### The task
Report each line of the material below where the word "GeoNames" can be found.

### Input for this task
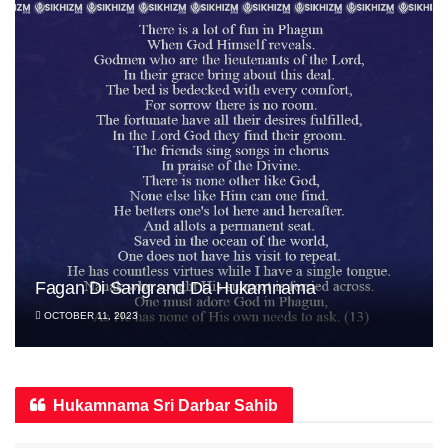
Fagan Di Sangrand Da Hukamnama
OCTOBER 11, 2023
Hukamnama Sri Darbar Sahib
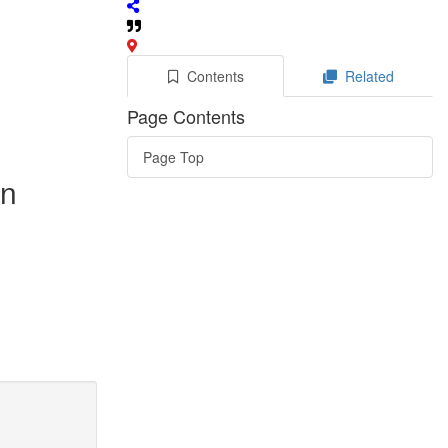
Contents
Related
Page Contents
Page Top
in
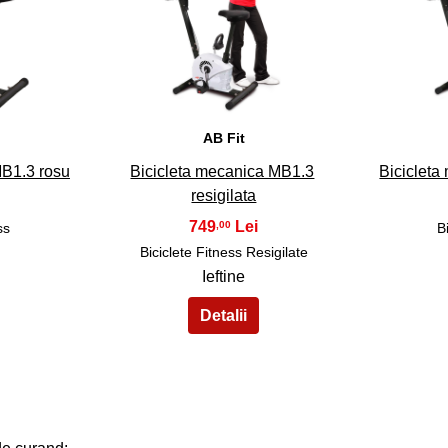
33
AB Fit
MB1.3 rosu
Bicicleta mecanica MB1.3
Bicicleta
resigilata
749
,00
ss
B
Biciclete Fitness Resigilate
Ieftine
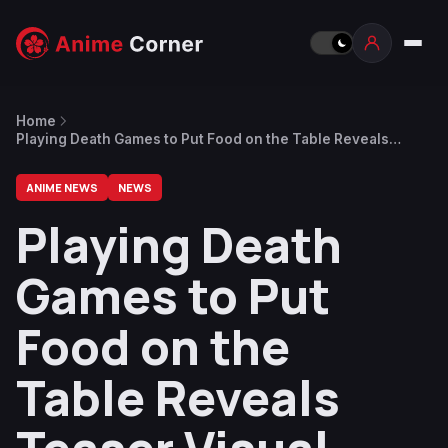
Home
Playing Death Games to Put Food on the Table Reveals
Teaser Visual, Trailer, Main Voice Cast
ANIME NEWS
NEWS
Playing Death
Games to Put
Food on the
Table Reveals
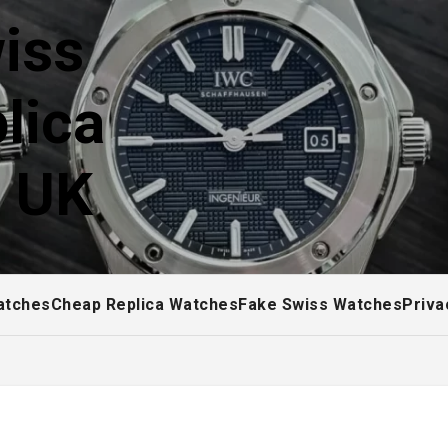
iss
lica
! UK
atches
Cheap Replica Watches
Fake Swiss Watches
Priva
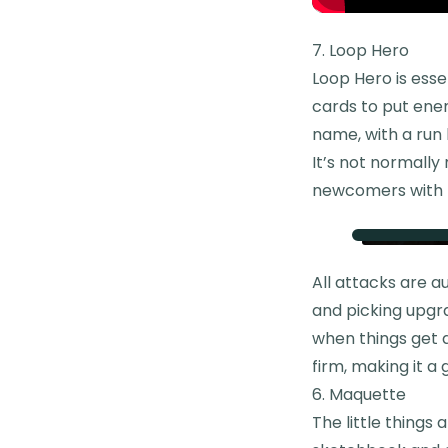
7. Loop Hero
Loop Hero is esse
cards to put enem
name, with a run 
It’s not normally 
newcomers with p
All attacks are 
and picking upgr
when things get d
firm, making it a
6. Maquette
The little things 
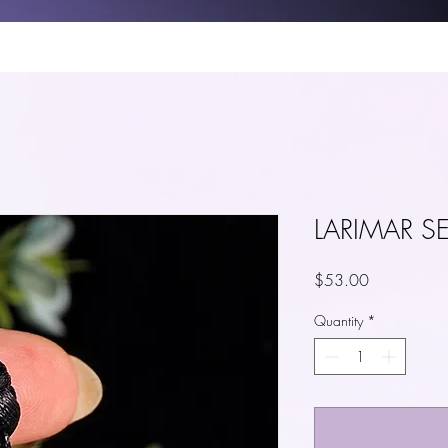
P
CRYSTAL GUIDE
BLOG
TAROT
YOUTUBE
ABOUT 
LARIMAR S
Price
$53.00
Quantity
*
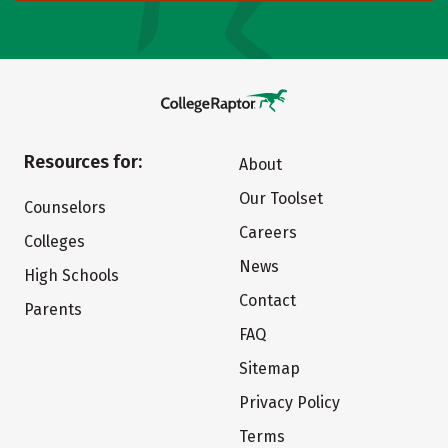
Resources for:
About
Our Toolset
Counselors
Careers
Colleges
News
High Schools
Contact
Parents
FAQ
Sitemap
Privacy Policy
Terms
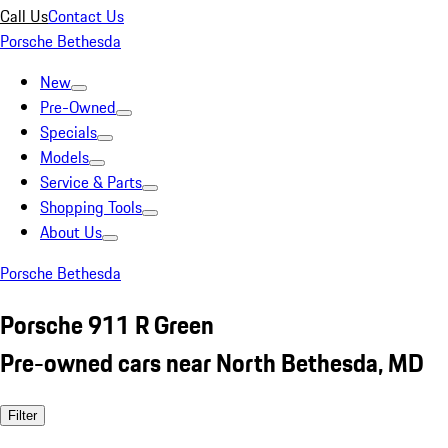
Call Us
Contact Us
Porsche Bethesda
New
Pre-Owned
Specials
Models
Service & Parts
Shopping Tools
About Us
Porsche Bethesda
Porsche 911 R Green
Pre-owned cars near North Bethesda, MD
Filter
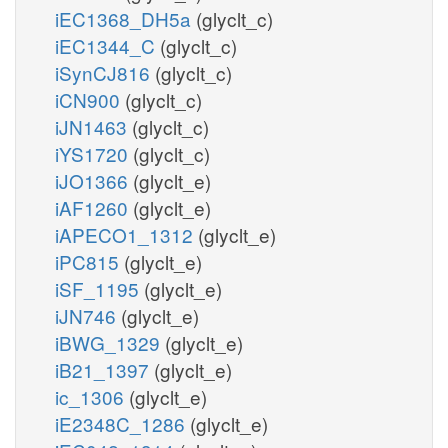
iEC1368_DH5a
(glyclt_c)
iEC1344_C
(glyclt_c)
iSynCJ816
(glyclt_c)
iCN900
(glyclt_c)
iJN1463
(glyclt_c)
iYS1720
(glyclt_c)
iJO1366
(glyclt_e)
iAF1260
(glyclt_e)
iAPECO1_1312
(glyclt_e)
iPC815
(glyclt_e)
iSF_1195
(glyclt_e)
iJN746
(glyclt_e)
iBWG_1329
(glyclt_e)
iB21_1397
(glyclt_e)
ic_1306
(glyclt_e)
iE2348C_1286
(glyclt_e)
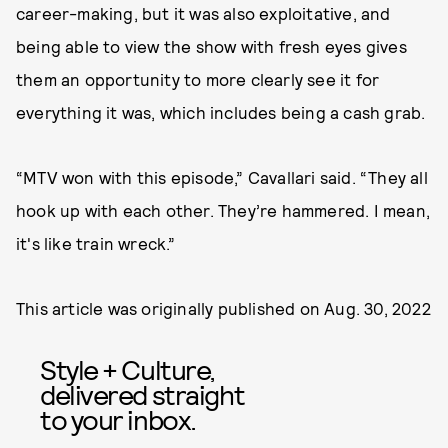
career-making, but it was also exploitative, and
being able to view the show with fresh eyes gives
them an opportunity to more clearly see it for
everything it was, which includes being a cash grab.
“MTV won with this episode,” Cavallari said. “They all
hook up with each other. They’re hammered. I mean,
it's like train wreck.”
This article was originally published on
Aug. 30, 2022
Style + Culture,
delivered straight
to your inbox.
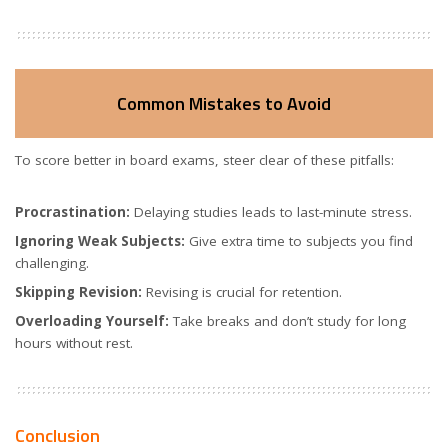
Common Mistakes to Avoid
To score better in board exams, steer clear of these pitfalls:
Procrastination:
Delaying studies leads to last-minute stress.
Ignoring Weak Subjects:
Give extra time to subjects you find
challenging.
Skipping Revision:
Revising is crucial for retention.
Overloading Yourself:
Take breaks and don’t study for long
hours without rest.
Conclusion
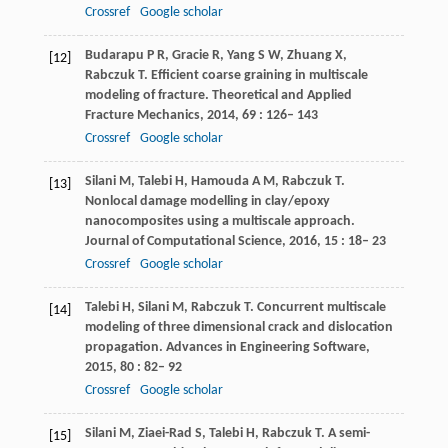
Crossref
Google scholar
Budarapu
P R
,
Gracie
R
,
Yang
S W
,
Zhuang
X
,
[12]
Rabczuk
T
. Efficient coarse graining in multiscale
modeling of fracture.
Theoretical and Applied
Fracture Mechanics
,
2014
,
69
: 126– 143
Crossref
Google scholar
Silani
M
,
Talebi
H
,
Hamouda
A M
,
Rabczuk
T
.
[13]
Nonlocal damage modelling in clay/epoxy
nanocomposites using a multiscale approach.
Journal of Computational Science
,
2016
,
15
: 18– 23
Crossref
Google scholar
Talebi
H
,
Silani
M
,
Rabczuk
T
. Concurrent multiscale
[14]
modeling of three dimensional crack and dislocation
propagation.
Advances in Engineering Software
,
2015
,
80
: 82– 92
Crossref
Google scholar
Silani
M
,
Ziaei-Rad
S
,
Talebi
H
,
Rabczuk
T
. A semi-
[15]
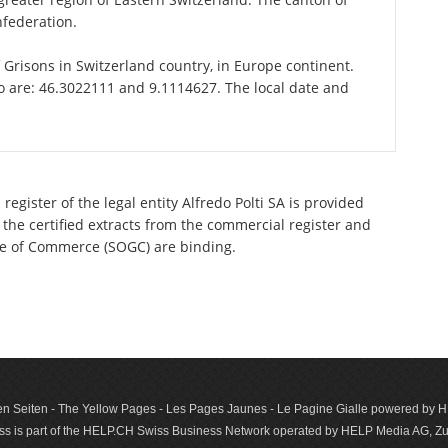
nfederation.
of Grisons in Switzerland country, in Europe continent.
go are: 46.3022111 and 9.1114627. The local date and
egister of the legal entity Alfredo Polti SA is provided
 the certified extracts from the commercial register and
ette of Commerce (SOGC) are binding.
n Seiten - The Yellow Pages - Les Pages Jaunes - Le Pagine Gialle powered by
s is part of the HELP.CH Swiss Business Network operated by HELP Media AG, Zur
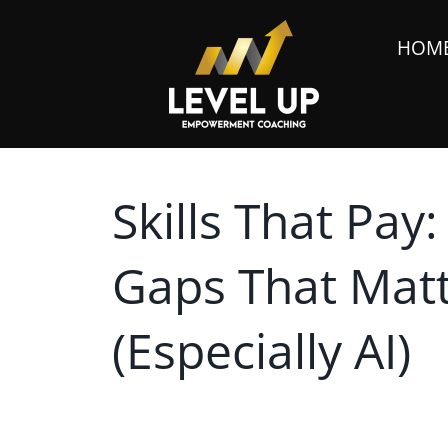
HOM
Skills That Pay:
Gaps That Matt
(Especially AI)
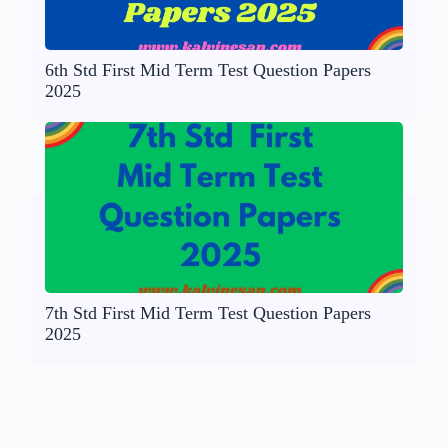
6th Std First Mid Term Test Question Papers
2025
7th Std First Mid Term Test Question Papers
2025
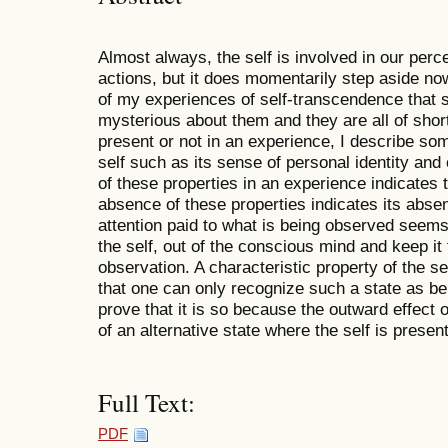
Almost always, the self is involved in our perce
actions, but it does momentarily step aside no
of my experiences of self-transcendence that s
mysterious about them and they are all of short
present or not in an experience, I describe som
self such as its sense of personal identity and
of these properties in an experience indicates 
absence of these properties indicates its absenc
attention paid to what is being observed seems
the self, out of the conscious mind and keep it 
observation. A characteristic property of the s
that one can only recognize such a state as be
prove that it is so because the outward effect 
of an alternative state where the self is present
Full Text:
PDF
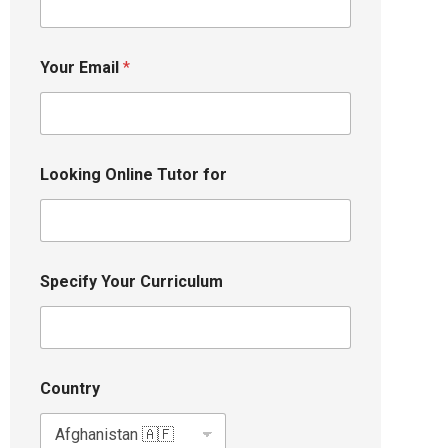
Your Email
*
Looking Online Tutor for
Specify Your Curriculum
Country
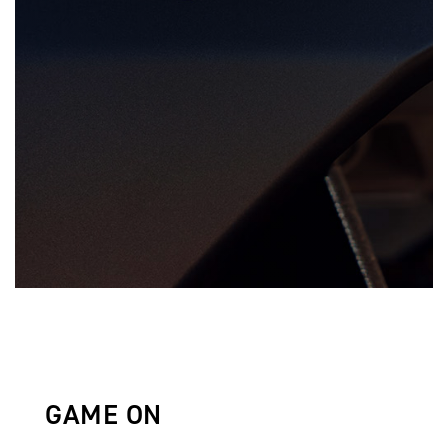
GAME ON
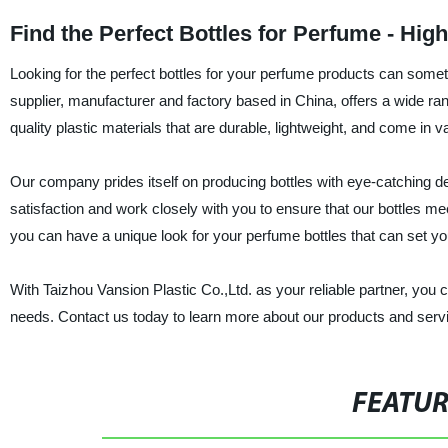
Find the Perfect Bottles for Perfume - Hig
Looking for the perfect bottles for your perfume products can somet
supplier, manufacturer and factory based in China, offers a wide ra
quality plastic materials that are durable, lightweight, and come i
Our company prides itself on producing bottles with eye-catching d
satisfaction and work closely with you to ensure that our bottles m
you can have a unique look for your perfume bottles that can set yo
With Taizhou Vansion Plastic Co.,Ltd. as your reliable partner, you 
needs. Contact us today to learn more about our products and serv
FEATU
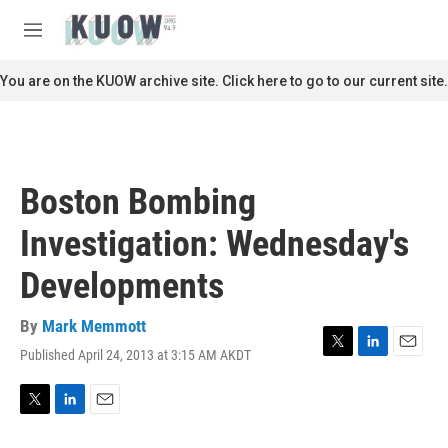
Skip to main content
S
e
M
a
e
r
n
You are on the KUOW archive site. Click here to go to our current site.
c
u
h
u
e
r
Boston Bombing
y
Investigation: Wednesday's
Developments
By
Mark Memmott
Published April 24, 2013 at 3:15 AM AKDT
T
L
E
w
i
m
i
n
a
t
k
i
T
L
E
t
e
l
w
i
m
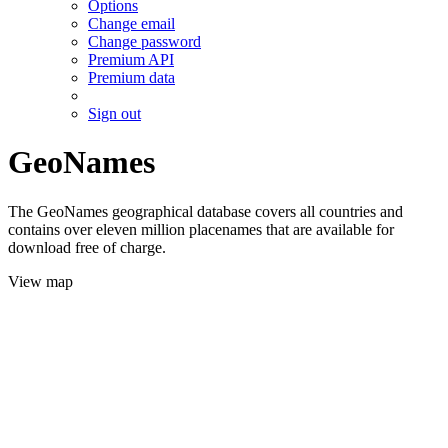
Options
Change email
Change password
Premium API
Premium data
Sign out
GeoNames
The GeoNames geographical database covers all countries and
contains over eleven million placenames that are available for
download free of charge.
View map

### Your response
GeoNames
The GeoNames geographical database covers all countries and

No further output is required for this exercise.